Governo prepara medidas para evitar greve dos caminhoneiros

O governo federal começou a se mobilizar para evitar greve nacional dos caminhoneiros. A categoria tem ameaçado fazer paralisação em meio à alta do diesel.

Nesta quarta-feira (18), o ministro dos Transportes, Renan Filho, vai anunciar medidas para ampliar a fiscalização do cumprimento da tabela do piso mínimo do frete para caminhoneiros.

Entre as medidas, também estarão ações para responsabilizar os infratores contumazes.
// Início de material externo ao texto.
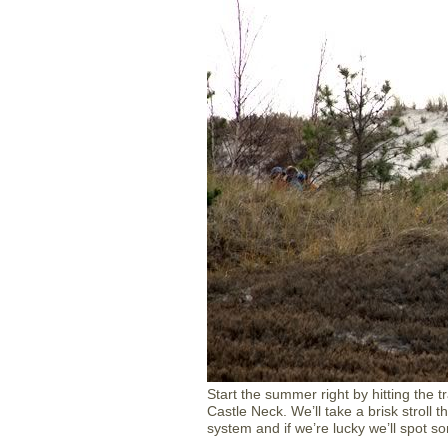
Start the summer right by hitting the t
Castle Neck. We’ll take a brisk stroll
system and if we’re lucky we’ll spot so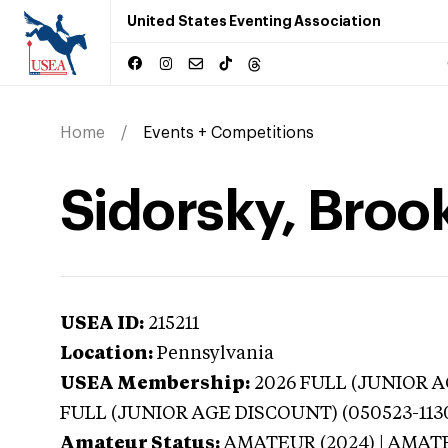
United States Eventing Association
Home
Events + Competitions
Sidorsky, Broo
USEA ID:
215211
Location:
Pennsylvania
USEA Membership:
2026
FULL (JUNIOR AG
FULL (JUNIOR AGE DISCOUNT) (050523-113
Amateur Status:
AMATEUR (2024) | AMAT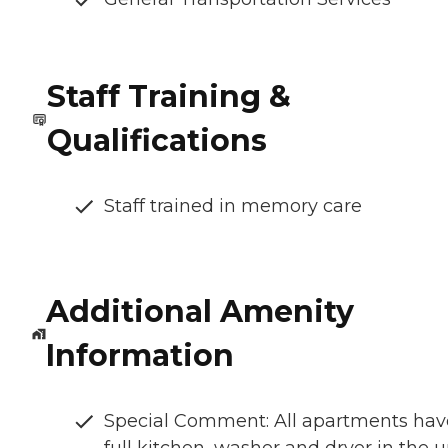
Staff Training &
Qualifications
Staff trained in memory care
Additional Amenity
Information
Special Comment: All apartments hav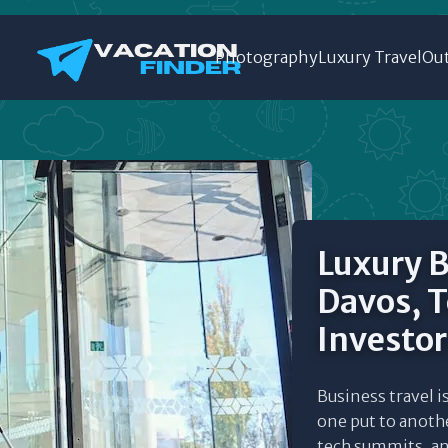
Photography
Luxury Travel
Out
Luxury B
Davos, 
Investor
Business travel i
one put to anothe
tech summits, and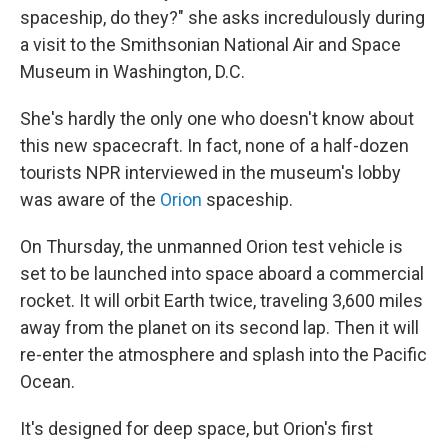
spaceship, do they?" she asks incredulously during
a visit to the Smithsonian National Air and Space
Museum in Washington, D.C.
She's hardly the only one who doesn't know about
this new spacecraft. In fact, none of a half-dozen
tourists NPR interviewed in the museum's lobby
was aware of the
Orion
spaceship.
On Thursday, the unmanned Orion test vehicle is
set to be launched into space aboard a commercial
rocket. It will orbit Earth twice, traveling 3,600 miles
away from the planet on its second lap. Then it will
re-enter the atmosphere and splash into the Pacific
Ocean.
It's designed for deep space, but Orion's first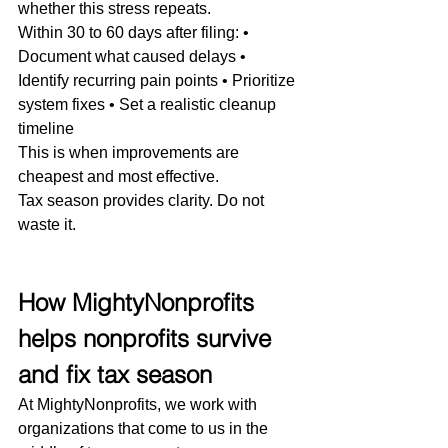
whether this stress repeats.
Within 30 to 60 days after filing: • 
Document what caused delays • 
Identify recurring pain points • Prioritize 
system fixes • Set a realistic cleanup 
timeline
This is when improvements are 
cheapest and most effective.
Tax season provides clarity. Do not 
waste it.
How MightyNonprofits 
helps nonprofits survive 
and fix tax season
At MightyNonprofits, we work with 
organizations that come to us in the 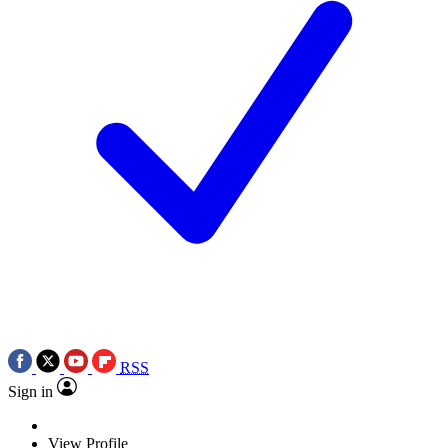
RSS
Sign in
View Profile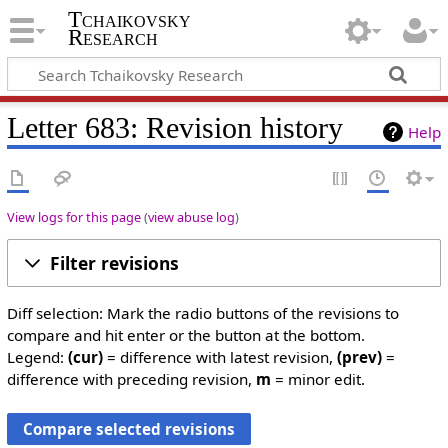
Tchaikovsky
Research
Letter 683: Revision history
Help
View logs for this page
(
view abuse log
)
Filter revisions
Diff selection: Mark the radio buttons of the revisions to
compare and hit enter or the button at the bottom.
Legend:
(cur)
= difference with latest revision,
(prev)
=
difference with preceding revision,
m
= minor edit.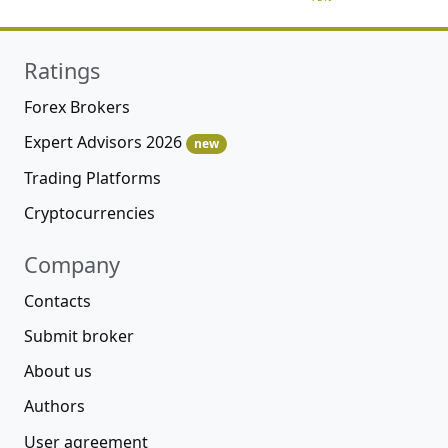
Ratings
Forex Brokers
Expert Advisors 2026
new
Trading Platforms
Cryptocurrencies
Company
Contacts
Submit broker
About us
Authors
User agreement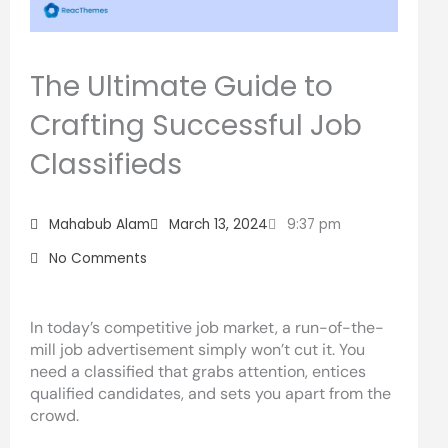
The Ultimate Guide to
Crafting Successful Job
Classifieds
Mahabub Alam
March 13, 2024
9:37 pm
No Comments
In today’s competitive job market, a run-of-the-
mill job advertisement simply won’t cut it. You
need a classified that grabs attention, entices
qualified candidates, and sets you apart from the
crowd.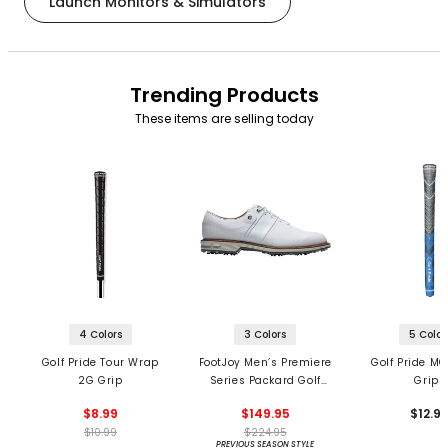
Launch Monitors & Simulators
Trending Products
These items are selling today
4 Colors
3 Colors
5 Color
Golf Pride Tour Wrap
FootJoy Men’s Premiere
Golf Pride MC
2G Grip
Series Packard Golf
Grips
Shoes
$8.99
$149.95
$12.9
$10.99
$224.95
PREVIOUS SEASON STYLE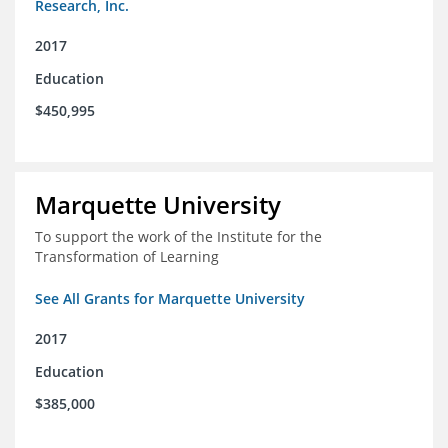
Research, Inc.
2017
Education
$450,995
Marquette University
To support the work of the Institute for the
Transformation of Learning
See All Grants for Marquette University
2017
Education
$385,000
Em aceno à categoria, Renan Filho disse que as medidas têm como intuito sair de um modelo de baixa efetividade para um modelo que vai garantir o cumprimento do preço mínimo do frete para o caminhoneiro.

“Essa é uma defesa concreta do caminhoneiro garantindo remuneração justa pelo cumprimento da tabela, concorrência leal e mais eficiência para a logística do país”, disse pelas redes sociais.

Na terça-feira (17), o governo anunciou um conjunto de medidas que têm sido tomadas para fiscalizar os preços dos combustíveis em todo o país.

Segundo o Ministério da Justiça e Segurança Pública (MJSP), 669 postos de combustível, em 16 estados, 64 distribuidoras e ao menos uma refinaria foram fiscalizadas por uma força-tarefa.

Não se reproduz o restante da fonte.